We are happy to announce the release of ConfD 7.8 with several exciting new features. This blog post highlights the most important enhancements, changes, and deprecations. These, however, are just the highlights. As with any new ConfD release, you should read the CHANGES file to learn more about what is highlighted here as well as to learn about everything else which is new in this release.
New features include:
- Performance improvements in the validation phase.
- The ‘trigger-expression’ of a kicker can now in some cases be used to refine the kicker ‘monitor’ to avoid unnecessary evaluations.
- New configuration option under confdConfig/ssh/rekeyLimit allowing to specify SSH rekey interval in bytes, or in minutes, for built-in SSH servers. The limits are checked every minute. Rekeying initiated by the other peer will still occur.
- The CDB Operational database is now compacted when calling the initiate_journal_compaction command.
- Performance of displaying a diff in the CLI where large lists are combined with data nodes that use the tailf:cli-reset-container, tailf:cli-reset-siblings, or tailf:cli-reset-all-siblings extensions has improved.
- The Python high-level API documentation was improved and is now consistent with providing information on argument and return parameters and examples where necessary.
- log4j has been upgraded to version 2.17.1.
- The “confd –debug-dump <File>” command now supports additional options. See the ConfD User Guide chapter “General Troubleshooting Strategies” section “Debug Dump” for more details.
- SNMP support added for the following algorithms: usmHMAC128SHA224AuthProtocol, usmHMAC192SHA256AuthProtocol, usmHMAC256SHA384AuthProtocol. See SNMP-USM-HMAC-SHA2-MIB.mib for details.

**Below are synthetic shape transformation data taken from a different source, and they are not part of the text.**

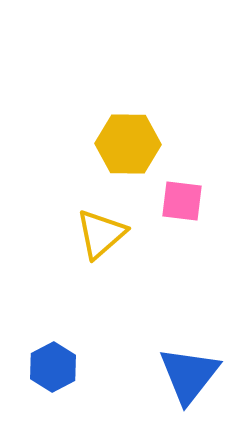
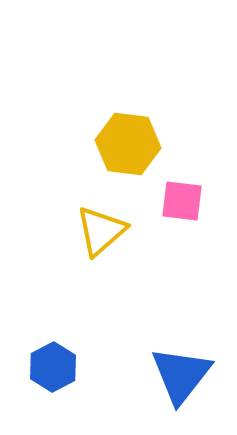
yellow hexagon: rotated 6 degrees clockwise
yellow triangle: moved 3 px up
blue triangle: moved 8 px left
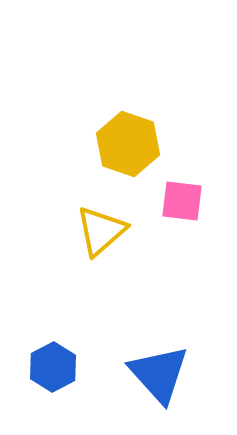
yellow hexagon: rotated 12 degrees clockwise
blue triangle: moved 22 px left, 1 px up; rotated 20 degrees counterclockwise
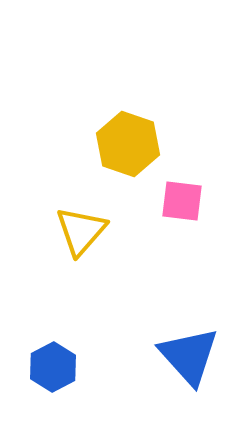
yellow triangle: moved 20 px left; rotated 8 degrees counterclockwise
blue triangle: moved 30 px right, 18 px up
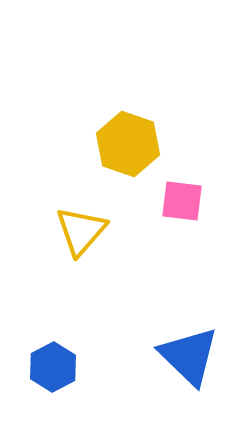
blue triangle: rotated 4 degrees counterclockwise
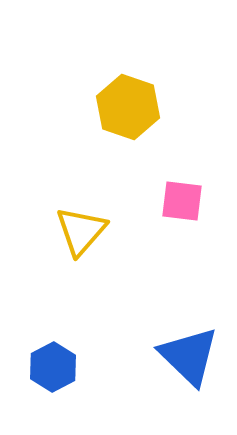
yellow hexagon: moved 37 px up
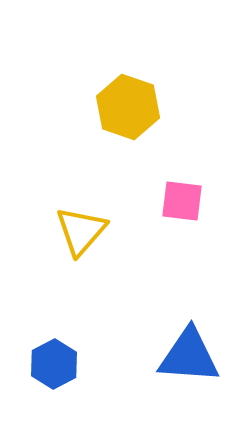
blue triangle: rotated 40 degrees counterclockwise
blue hexagon: moved 1 px right, 3 px up
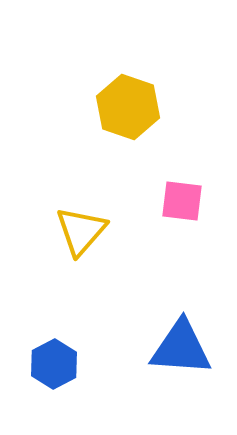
blue triangle: moved 8 px left, 8 px up
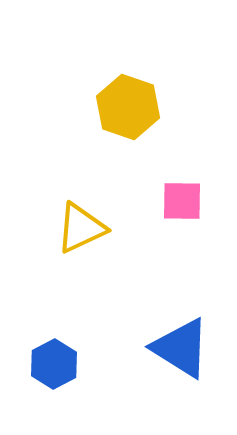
pink square: rotated 6 degrees counterclockwise
yellow triangle: moved 3 px up; rotated 24 degrees clockwise
blue triangle: rotated 28 degrees clockwise
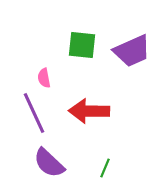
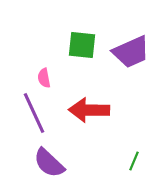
purple trapezoid: moved 1 px left, 1 px down
red arrow: moved 1 px up
green line: moved 29 px right, 7 px up
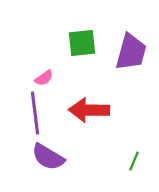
green square: moved 2 px up; rotated 12 degrees counterclockwise
purple trapezoid: rotated 51 degrees counterclockwise
pink semicircle: rotated 114 degrees counterclockwise
purple line: moved 1 px right; rotated 18 degrees clockwise
purple semicircle: moved 1 px left, 6 px up; rotated 12 degrees counterclockwise
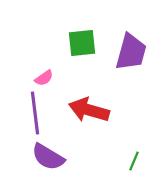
red arrow: rotated 15 degrees clockwise
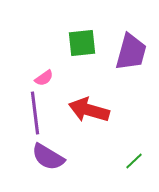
green line: rotated 24 degrees clockwise
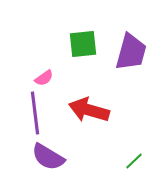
green square: moved 1 px right, 1 px down
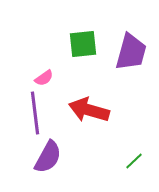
purple semicircle: rotated 92 degrees counterclockwise
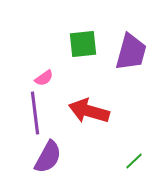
red arrow: moved 1 px down
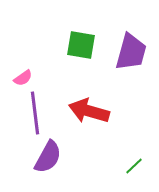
green square: moved 2 px left, 1 px down; rotated 16 degrees clockwise
pink semicircle: moved 21 px left
green line: moved 5 px down
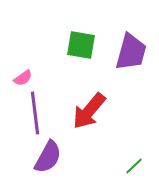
red arrow: rotated 66 degrees counterclockwise
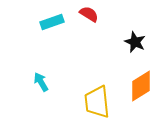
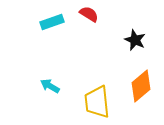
black star: moved 2 px up
cyan arrow: moved 9 px right, 4 px down; rotated 30 degrees counterclockwise
orange diamond: rotated 8 degrees counterclockwise
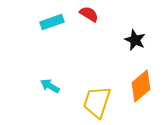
yellow trapezoid: rotated 24 degrees clockwise
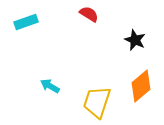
cyan rectangle: moved 26 px left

- The CLI will now show the help text for YANG “identity” statements when the YANG “description” information is used as help text.
Removals include:
- None of note.
Deprecation announcements include:
- As first announced in the ConfD 7.6 release, the ConfD build toolchain will be updated for ConfD 8.0. This impacts the oldest version of glibc supported for use on Linux. As of the ConfD 8.0 release, the minimum version of glibc supported for Linux will be glibc-2.24 for all ConfD CPU architectures.
As previously noted, these are just a few of the new updates and enhancements in ConfD 7.8. We are excited about all the new features and innovations that are being offered in the latest version of ConfD. Be sure to take the time to read the CHANGES file from the ConfD distribution for full details about what is new in ConfD 7.8.